I can’t speak for Ali, except for two things she shared with me: one, she did get a great deal of her own work done, and two, she would have liked to have a third service provider there to “…do the meals. And the yoga!” So maybe her calling was more towards the muse; I only know that she gave me exactly what I asked for and several other things that I needed but wasn’t aware enough to ask.
The hardest part of the weekend was the aftercare – or rather, the lack of it. I mentioned that leaving the grid behind was no problem; coming back to the grid has continued to be difficult. I find myself much less tolerant of noise, of bustle, of busy-ness. I came out of the SMOPcon right into managing and hosting a variety show/street fair night at Dark Odyssey Surrender, and the number of times I wanted to just scream “FUCK RIGHT OFF!” and go find some water to sit by was more than I was comfortable with.
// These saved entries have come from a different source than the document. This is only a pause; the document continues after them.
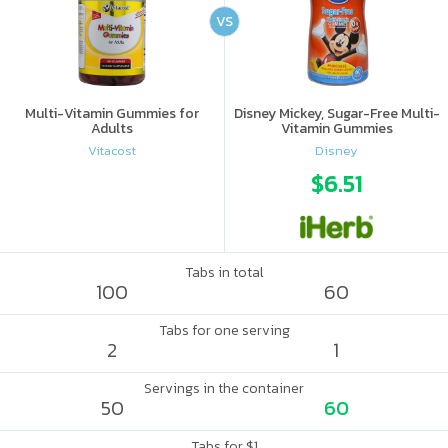
VS
Multi-Vitamin Gummies for
Disney Mickey, Sugar-Free Multi-
Adults
Vitamin Gummies
Vitacost
Disney
$6.51
Tabs in total
100
60
Tabs for one serving
2
1
Servings in the container
50
60
Tabs for $1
It’s been a couple of weeks now, and that urge only hits once in a while. Meanwhile, I find myself monotasking more – every chance I get, in fact – and guarding jealously my morning rituals of yoga, meditation, and caffeinated journaling.
For me, it was a SMOPcon, but you can easily remove the gender and call it STOPcon – whether that’s Simple Top of Peace or even a non-power-dynamic Simple Time of Peace. But oh, do I ever recommend it. That silence, when all the rest goes away?